Woods trees and critics

For my poetry loving blogger in crime




Sean

Tuesday, 11 January 2011

Molly Brice

A bit of a continuation with the previous post. Today I picked up a box of cameras from a local auction. The oldest camera was a Kodak No. 2 Brownie in mint condition, had the instructions and a special note left by the photographer. As I went through the box of cameras I realised I had a history of all the cameras 'Molly' had owned. They went from The No. 2 Brownie Box to Brownie 44a, then to Prinzflex 500E (Zenith E) with lenses and accessories and finaly to a pristine Yashica Electro 35 CC rangefinder. An evolution of a local photographer's equipment. What is exciting is that an exposed roll of 35mm colour film was found in the Yashica. The canister sounds hollow, but I am hoping for some magic, some latent images brought back to life. It's the undiscovered which fascinates me. If you look, you will find.


Ken

Sunday, 9 January 2011

A nod to Vivian Maier

Where to start?
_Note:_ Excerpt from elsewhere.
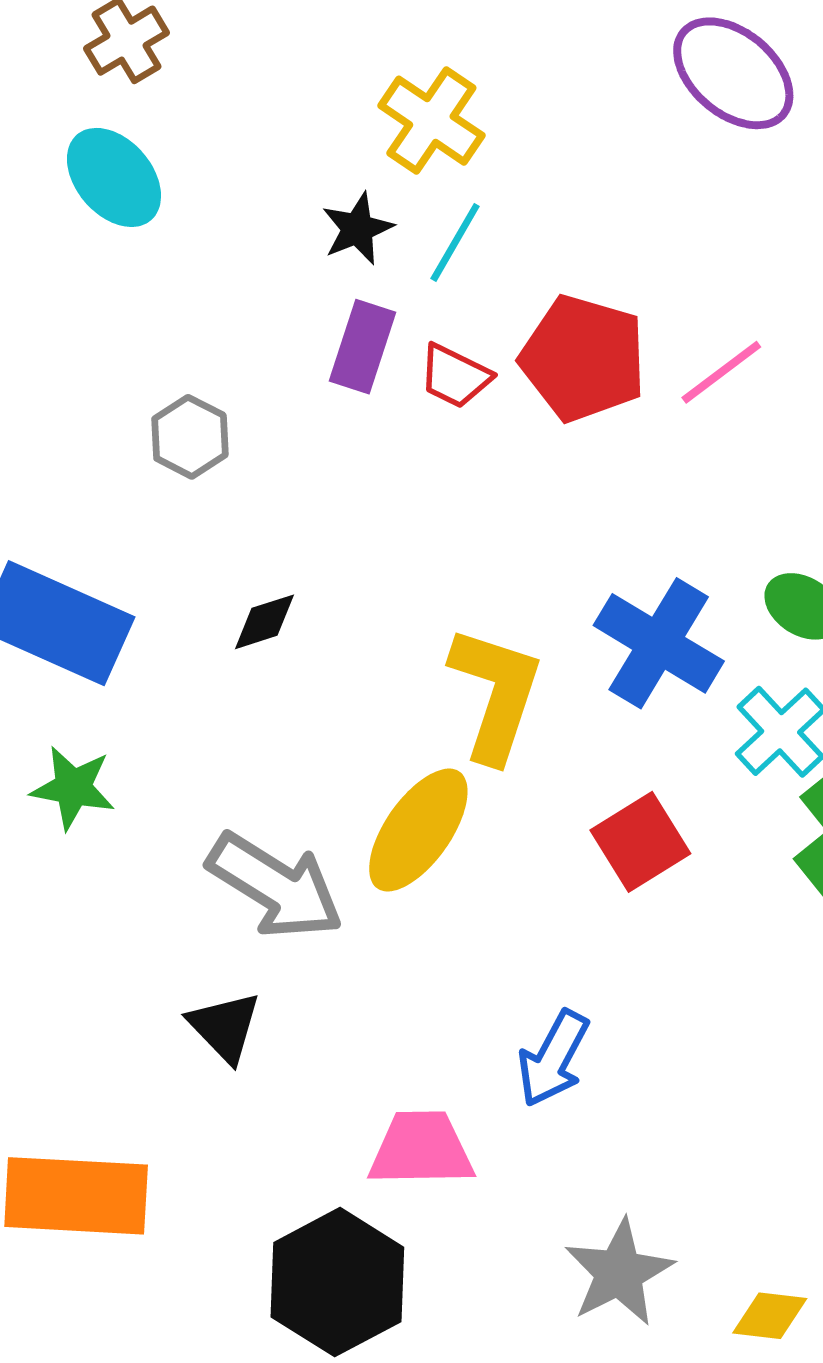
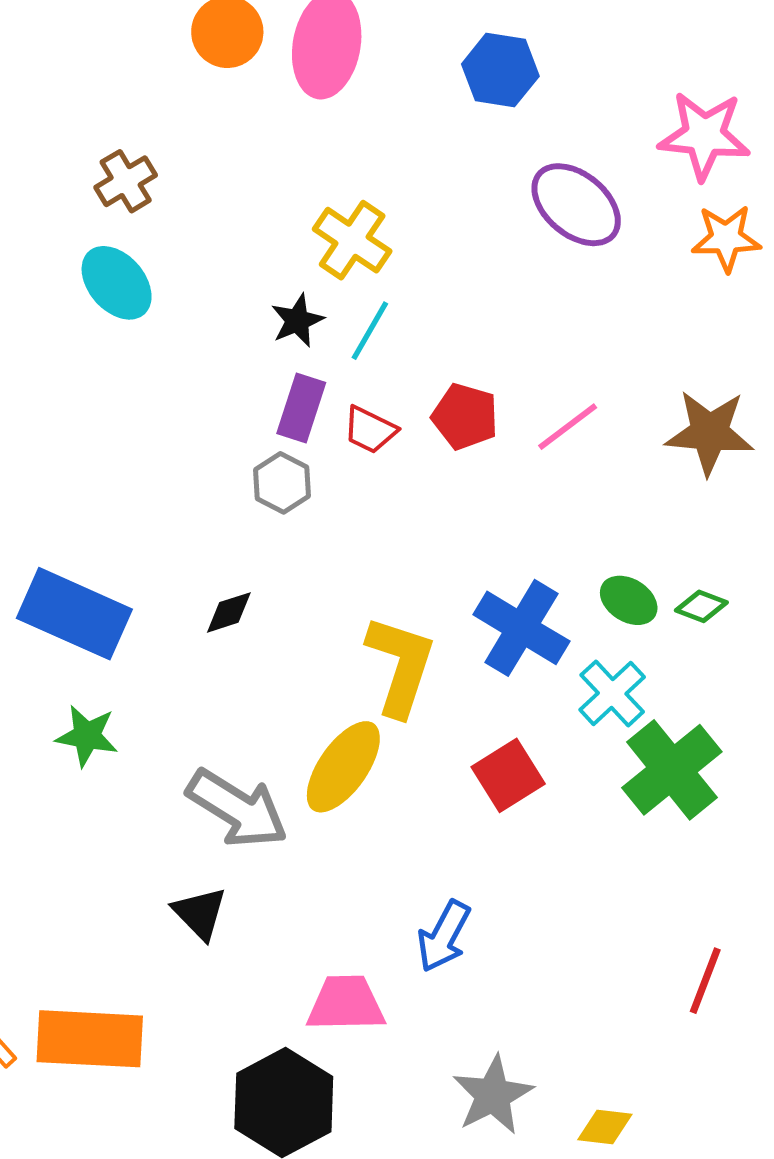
red pentagon: (583, 358) -> (465, 416), size x0.7
gray hexagon: (190, 437) -> (282, 483), moved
When this story broke it truly moved me. It is the story of Vivian Maier . Her shots are only just beginning to emerge thanks to John Maloof. Like the latent images on her many rolls of undeveloped film, a magic will happen. The photography world is excited again. And rightly so.
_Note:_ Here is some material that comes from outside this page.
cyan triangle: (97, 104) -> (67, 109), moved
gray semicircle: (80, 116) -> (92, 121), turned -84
Some old snaps I shot a couple years back of a friend and family, I'm guessing he has not seen these but I am sharing them here. It's a kind of nod to Vivian, the stuff that never gets seen, the shots we love.






Ken

Friday, 7 January 2011

Big Time Sensuality

"I can sense it
something important
is about to happen
it's coming up

it takes courage to enjoy it
the hardcore and the gentle
big time sensuality"

Björk


Today, I indulge. Things are looking up this year, this Blog for a start. My wife (Angie) is doing well and I have left the "Bunker Hell". It is a complete new start and I am glad to share this with Sean. This shot is from a couple of days ago (after NYE) and we were all . . . . well you know. It is a whole lot better than last years. The "cracker" was pulled and things are looking good! I hope they are the same with you.





Ken

Sunday, 2 January 2011

The First Movie

I read a quote by the Photographer Stuart Freedman  this morning.
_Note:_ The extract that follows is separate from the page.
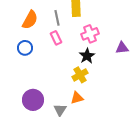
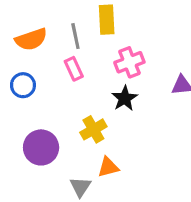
orange semicircle: (30, 20) -> (31, 39), turned 42
yellow cross: (80, 75) -> (93, 129), moved
purple circle: (33, 100) -> (41, 147), moved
" I see so many photographers making work that purports to show an explanation of a subject but actually is little more than graphic cliche of a situation. That, at a time of crisis for visual journalism, isn’t enough. It isn’t enough to simply point a camera at someone and say ‘how terrible’

I have image fatigue from shots of Iraq and Afghanistan. Freedmans quote got me thinking about  Mark Cousins beautiful film The First Movie


How wonderful







"We tell stories not for revenge, but to find our place in the world.”